Each line that contains the word "CEWE" is to be copied from the records below.
== DATA EXTRACTS
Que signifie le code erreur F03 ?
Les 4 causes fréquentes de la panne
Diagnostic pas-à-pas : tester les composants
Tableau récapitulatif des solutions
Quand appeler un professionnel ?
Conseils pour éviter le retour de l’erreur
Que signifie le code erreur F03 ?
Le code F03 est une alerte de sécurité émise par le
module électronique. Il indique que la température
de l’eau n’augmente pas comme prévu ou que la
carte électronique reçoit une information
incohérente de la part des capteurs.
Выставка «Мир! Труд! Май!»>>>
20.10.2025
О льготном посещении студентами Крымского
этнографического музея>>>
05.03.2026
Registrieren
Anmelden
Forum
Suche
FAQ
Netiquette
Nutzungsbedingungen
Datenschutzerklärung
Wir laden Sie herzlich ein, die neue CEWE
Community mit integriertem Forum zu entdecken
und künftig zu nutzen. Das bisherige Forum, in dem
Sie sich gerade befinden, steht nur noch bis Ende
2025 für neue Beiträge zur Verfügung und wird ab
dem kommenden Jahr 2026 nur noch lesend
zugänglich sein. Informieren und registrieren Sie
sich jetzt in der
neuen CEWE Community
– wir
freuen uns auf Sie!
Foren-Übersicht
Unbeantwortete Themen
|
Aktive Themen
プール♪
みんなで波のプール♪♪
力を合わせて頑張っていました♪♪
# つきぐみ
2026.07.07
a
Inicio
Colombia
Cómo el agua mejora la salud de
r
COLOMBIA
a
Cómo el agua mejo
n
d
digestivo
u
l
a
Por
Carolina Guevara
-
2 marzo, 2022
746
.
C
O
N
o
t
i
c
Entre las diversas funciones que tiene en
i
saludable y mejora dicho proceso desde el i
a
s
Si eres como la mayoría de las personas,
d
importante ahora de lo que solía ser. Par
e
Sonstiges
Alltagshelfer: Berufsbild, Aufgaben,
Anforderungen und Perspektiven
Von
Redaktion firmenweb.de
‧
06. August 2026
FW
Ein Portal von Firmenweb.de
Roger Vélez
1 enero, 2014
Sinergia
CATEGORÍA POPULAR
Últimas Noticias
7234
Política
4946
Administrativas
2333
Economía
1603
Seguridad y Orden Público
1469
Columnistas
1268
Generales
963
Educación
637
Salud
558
====
* RESPONSE FOR THIS EXERCISE
Wir laden Sie herzlich ein, die neue CEWE
neuen CEWE Community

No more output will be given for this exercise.